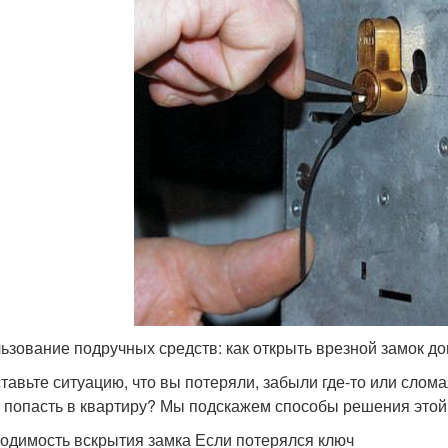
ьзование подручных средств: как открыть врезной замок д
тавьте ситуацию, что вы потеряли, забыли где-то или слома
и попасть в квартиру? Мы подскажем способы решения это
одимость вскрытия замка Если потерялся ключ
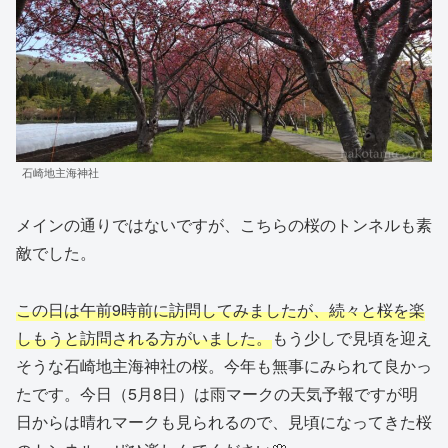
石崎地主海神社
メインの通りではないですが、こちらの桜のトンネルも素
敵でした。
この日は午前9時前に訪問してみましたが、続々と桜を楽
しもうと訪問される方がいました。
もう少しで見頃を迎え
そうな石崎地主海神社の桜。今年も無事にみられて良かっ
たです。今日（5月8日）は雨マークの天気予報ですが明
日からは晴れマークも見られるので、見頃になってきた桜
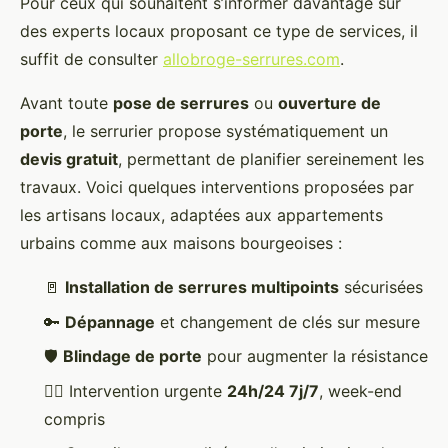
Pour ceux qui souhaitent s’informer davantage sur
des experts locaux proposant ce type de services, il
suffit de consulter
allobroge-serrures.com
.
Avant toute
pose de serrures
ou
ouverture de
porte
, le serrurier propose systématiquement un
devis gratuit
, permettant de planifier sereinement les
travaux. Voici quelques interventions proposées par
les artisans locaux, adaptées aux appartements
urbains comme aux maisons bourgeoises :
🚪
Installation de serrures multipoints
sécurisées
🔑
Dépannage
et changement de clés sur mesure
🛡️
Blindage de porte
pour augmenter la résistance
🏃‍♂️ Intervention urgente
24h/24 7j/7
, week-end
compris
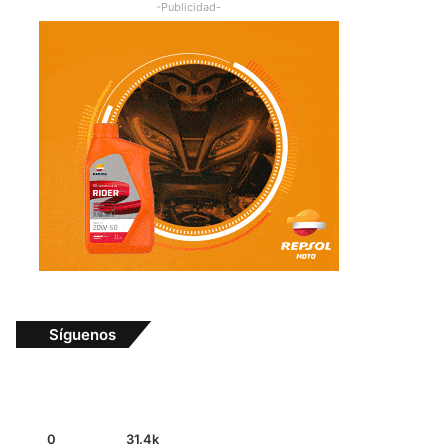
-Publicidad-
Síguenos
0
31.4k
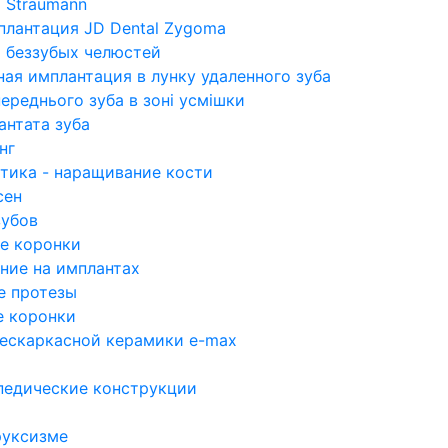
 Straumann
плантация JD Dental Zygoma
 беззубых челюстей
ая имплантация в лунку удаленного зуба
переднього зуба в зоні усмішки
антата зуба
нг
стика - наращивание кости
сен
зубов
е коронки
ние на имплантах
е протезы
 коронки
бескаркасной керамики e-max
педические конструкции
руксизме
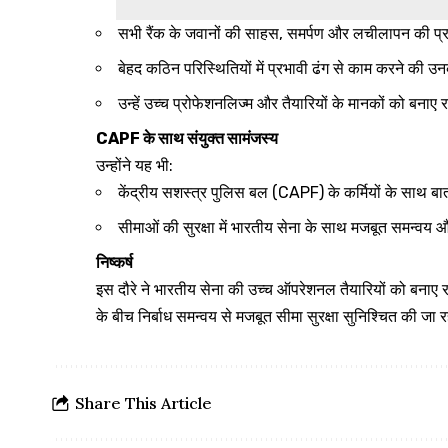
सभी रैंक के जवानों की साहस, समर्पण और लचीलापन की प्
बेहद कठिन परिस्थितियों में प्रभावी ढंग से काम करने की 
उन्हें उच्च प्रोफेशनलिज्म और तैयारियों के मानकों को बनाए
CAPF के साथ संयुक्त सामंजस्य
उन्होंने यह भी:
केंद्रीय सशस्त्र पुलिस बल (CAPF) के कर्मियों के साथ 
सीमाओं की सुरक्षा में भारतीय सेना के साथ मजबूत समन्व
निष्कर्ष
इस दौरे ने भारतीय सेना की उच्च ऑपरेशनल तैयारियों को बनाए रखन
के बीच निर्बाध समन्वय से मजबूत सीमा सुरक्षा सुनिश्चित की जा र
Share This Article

=== Work instruction ===
Out of the material above, select every line that holds the string "зуба".

=== Exercise output ===
ая имплантация в лунку удаленного зуба
переднього зуба в зоні усмішки
антата зуба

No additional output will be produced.